Here is exactly what we deliver for every practice:
- Verify coverage and status of all insurance policies at time of appointment scheduling and also again on day of service.
- Confirm that all benefit details (e.g., deductibles, co-insurance, co-pays, how much has been met to date, and whether a patient is still in-network) are known before each appointment.
- Identify and track the prior authorization and referral requirements throughout the entire process, leading up to the day of service.
- Find and document all secondary insurance coverage present in order to receive reimbursement from both the primary and secondary insurers.
- Eliminate the manual verification process through the use of automated verification systems that have been integrated with the payers, thus reducing the error rates below 0.5%.
- Provide all patients with financial responsibility estimates prior to the appointment date in order to improve collections at the time of service.
- Provide insurance verification documentation for each patient with a complete audit trail of actions taken in order to support denial appeals.
The Medicators will provide you with the front-end Insurance Verification infrastructure required to maintain a clean claims process, strong collections process, and increase the growth of your bottom line no matter if you operate as a solo practitioner, multi-specialty group, or hospital facility
Call The Medicators or visit themedicators.com to claim your Free Practice Revenue Analysis today.
Frequently Asked Questions
- How does accurate insurance verification directly impact a practice’s bottom line?
Eliminates claim denial while improving net collections, reducing rework costs, and facilitating patient collections upfront all of which lead to increased revenue retained from every patient visit. - What does a single insurance verification error cost?
A denied claim with a value of $150 to $300 may have an additional rework cost of $25 to $118. A denial, multiplied by multiple errors monthly, could easily lead to tens of thousands of dollars in annual revenue losses. - How does verification improve time-of-service collections?
When co-pays and deductibles are validated prior to the appointment, the patient has arrived with their payment, increasing the likelihood of collecting at the time of the visit, reducing the likelihood of bad debt after the visit has occurred. - What is the difference between eligibility and benefits verification?
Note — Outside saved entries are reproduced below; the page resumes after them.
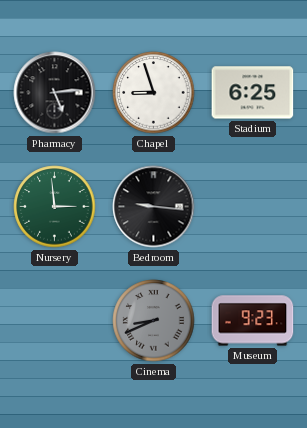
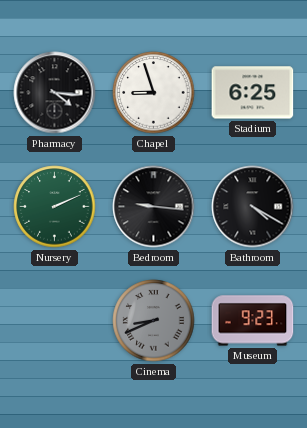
Pharmacy: 5:14 -> 4:16
Nursery: 2:59 -> 2:11
Bathroom: none -> 4:20
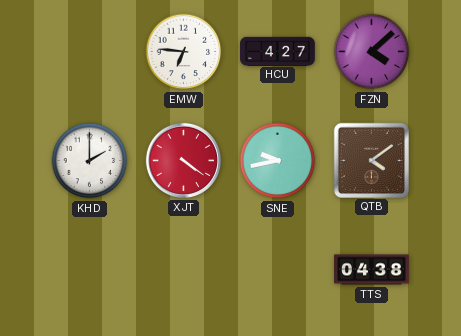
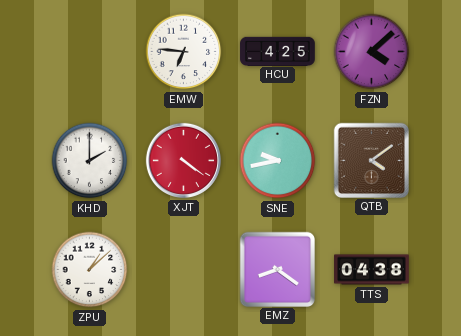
HCU: 4:27 -> 4:25
ZPU: none -> 1:08
EMZ: none -> 8:21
Insurance Verification of whether the patient has active insurance eligibility and paying benefits validate the elements (deductibles, co-pays, co-insurance percentages, prior-authorization) of the patient’s insurance plan so that the billing can be accurate. - How often should insurance eligibility be verified?
At every visit, a missed or undetected change to the patient’s insurance plan could result in a full claim denial with no ability to collect from the insurance company. - Can automated verification replace manual eligibility checks?
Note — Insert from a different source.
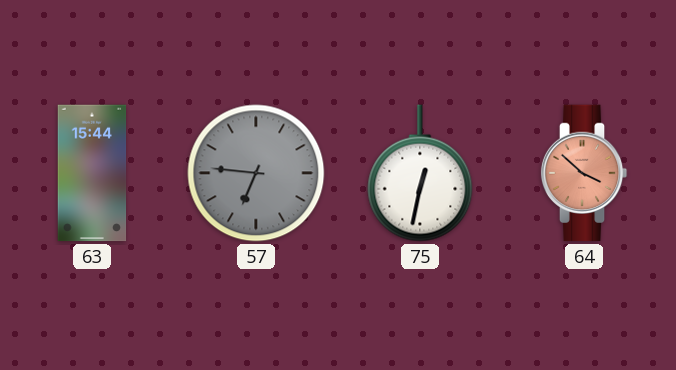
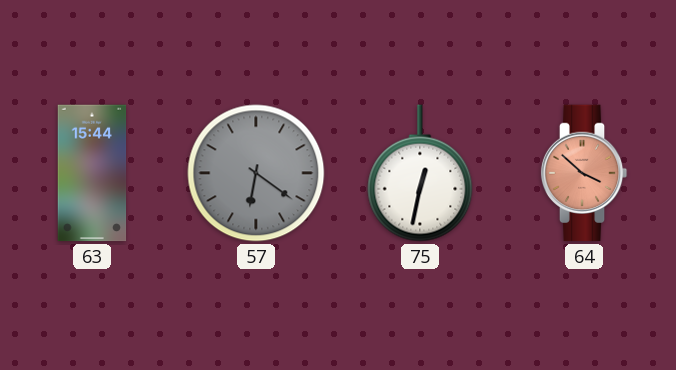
57: 6:46 -> 6:21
Yes. Automation reduces the time to complete eligibility verification from 5-7 minutes to less than 30 seconds per patient resulting in previously verified accuracy in less than 0.5% of cases (15 to 20%). This will result in measurable ROI in the first billing cycle. - How does The Medicators protect practice revenue through Insurance Verification?
Through an integrated eligibility & benefit verification process at scheduling and the day of the visit, prior authorization tracking, secondary insurance identification, and documentation of all elements, the claim will be settled based on verified and accurate insurance data.